How to Trade E-Mini Futures

How do you trade e-mini futures? You trade them the same way that you trade all futures contracts, in the technical sense. Hedge funds and the investors at large institutions trade the larger, full-fledged versions of the e-minis. This goes for index funds, too. So, e-mini index futures would also be based on indicators like the Dow Jones Industrial Average, the NASDAQ 100, the S&P 500, and the Russell 2000. You trade e-mini futures contracts, whether they are index futures or commodities, from your home via the Internet, just as you would do with full-fledged futures contracts.

The big difference is that e-minis don’t require the large margin accounts that full-fledged futures do. E-mini futures are about one-fifth the size of their full fledged futures counterparts. E-minis are the perfect way for “regular Joe” investors to get in on the exciting and potentially lucrative action of day trading futures contracts.

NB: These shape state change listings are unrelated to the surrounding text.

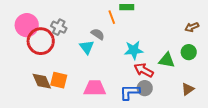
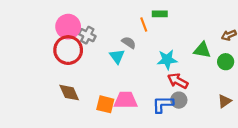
pink circle: (27, 25) -> (68, 27), moved
green triangle: (167, 60) -> (202, 50), moved
orange square: (59, 80) -> (105, 104), moved

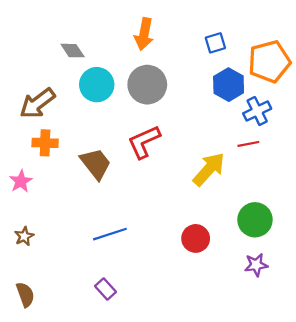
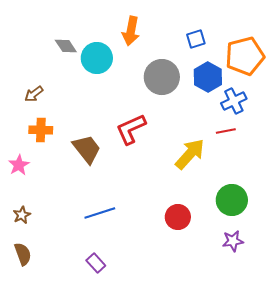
cyan circle: (97, 85) -> (97, 58), moved
gray circle: (147, 85) -> (162, 77), moved
brown arrow: (37, 103) -> (34, 94), size x0.6
brown semicircle: (25, 295) -> (23, 254), moved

But the second part of the question of “how to trade e-mini futures” involves the approach you should take-that is, the mental approach. What mentality should you have about them? What should be your attitude? What should be your motivation? Let’s look at that.

First, enough cannot be said about the advantages of those low margin accounts for e-mini futures. Day trading stocks or full-fledged futures contracts has become just too expensive for many everyday traders because of margin requirements which may run into the many thousands of or tens of thousands of dollars. Trading e-minis contracts can be done with margins of $500 or even less. That’s one very good reason why you should be motivated to trade them.

Leveraging is another prime motivating factor for the e-mini day trader. E-mini futures, for the price that they go for and for those low margin requirements, probably offer the greatest leveraging power of any investment. Trading oil stocks or even oil options, for example, cannot compete with the relatively large amount of profit that could be made on just a few points’ movement with an e-mini oil futures contract. Roughly speaking, a five-point price movement with an e-mini equals a 200-point day with an individual stock purchase of the same underlying asset. Of course, this also means there’s greater risk, but if you follow a disciplined system you’ll learn how to best minimize your risks and your losses while maximizing your profits.

Speaking of risk control, if you want to control risk in the easiest possible way without compromising the ability to potentially make big money, it probably doesn’t get any better than an e-mini index futures contract. Look at the market on the whole in one fell swoop. Make sweeping trading decisions with simplicity. Leverage the whole market at once, without giving yourself dain bramage from trying to figure out the best of two seemingly identical trading choices.

In fact, all e-mini futures trading is comparably easy to maintain and follow, as long as tried and true proper discipline and technique are used. Low margins…awesome leveraging…simplicity…what could be better for an investor? Joyous e-mini trading to you!